When it was all said and done, Moors End had become the crown jewel onan island well known for its Quaker architecture, whaling captains’ estates and pre-Civil-War homes. It’s the only residential lot over an acre in downtown Nantucket. Its slate roof and brick walls bring it back to another point intime, when visitors from around the world would stroll through its long halls and meander around venerable American elms and beeches and through the hedgework of its Victorian garden, perhaps the finest on the island.
Built between 1829 and 1834, the original house fronting Pleasant Street is the oldest residential brick building on the island. Its iconic brick walls around the perimeter were added in the late 1800s after the Coffins had left. A wing was added in the 1920s, after it was purchased by Edward Sanderson, one of the early benefactors of the Nantucket Historical Association. For that project, Sanderson hired architect Fiske Kimball, who was perhaps most well known for renovating Monticello, and for his 30-year tenure directing the Philadelphia Museum of Art.

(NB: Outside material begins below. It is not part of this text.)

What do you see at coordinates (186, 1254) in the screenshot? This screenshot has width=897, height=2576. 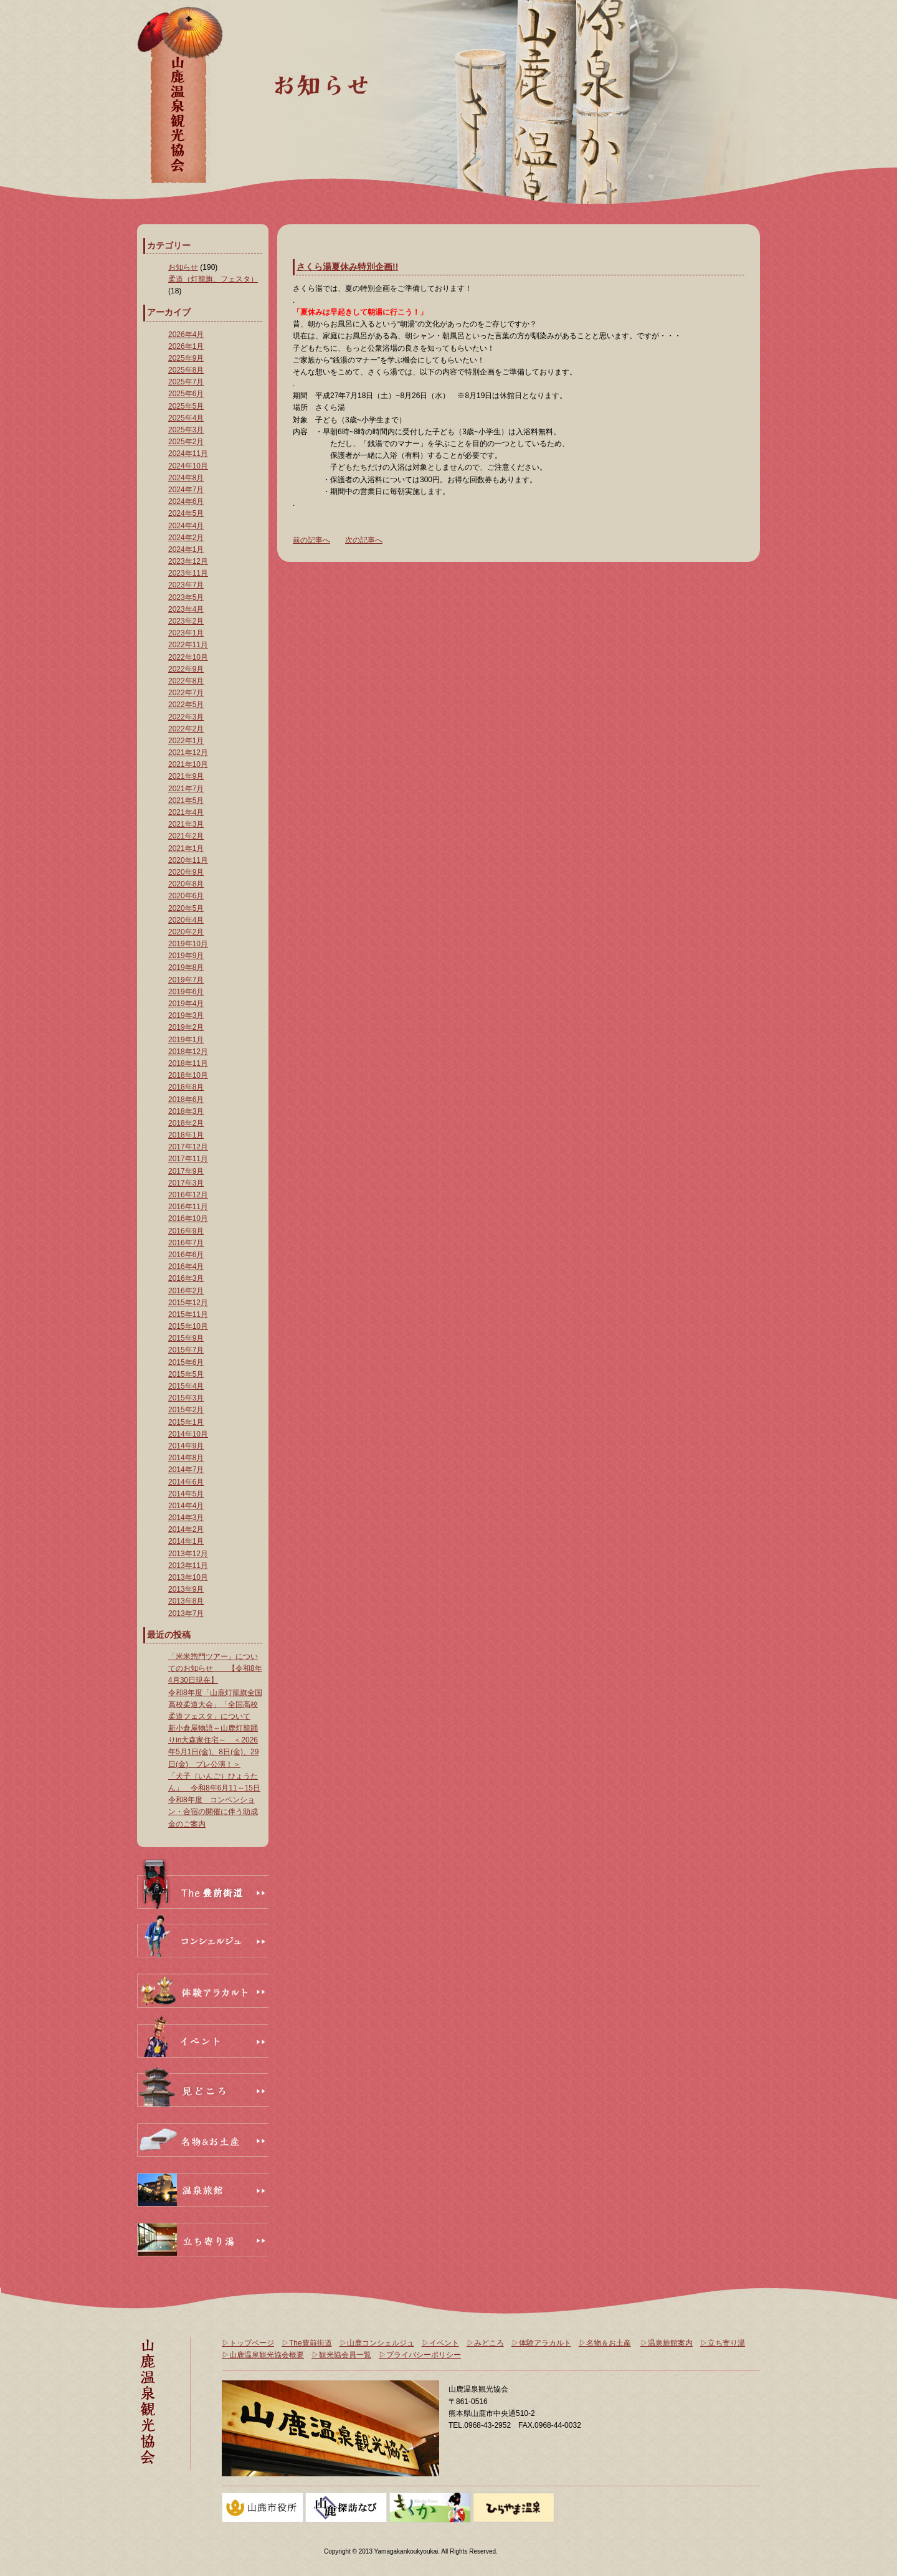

Along with the new wing—with its second-story library, kitchen and several sitting areas—Sanderson hired Stanley James Roland to paint a mural around all four walls of the dining room, depicting Captain James Cook’s voyage to Polynesia, as well as the trials and tribulations of a harrowing whaling voyage into the South Pacific.
In the back, the barn tells another story entirely, that of Nantucket’s agrarian past and a time before Wranglers and Defenders whipped down Pleasant Street. The barn—an old horse stable—once towered over the edge of the moors, providing sweeping views of the island from a third-story perch that has since been taken down. But perhaps most spectacular is what’s written on the walls in the fourth-story cupola, where signatures line the room, some dating back to 1856. The etching has faded into the wood, leaving only a guess as to the visitors the property has seen: a man visiting from Glasgow, a family caught in a storm. Not all of those oldest words have survived.
From the top floor cupola, the house peeks over the neighborhood, providing a unique view of the chimneys along Pleasant Street and the steeples of the Unitarian Universalist Meetinghouse and Congregational Church. It’s a reminder for anyone who has visited that Moors End has stood the test of time.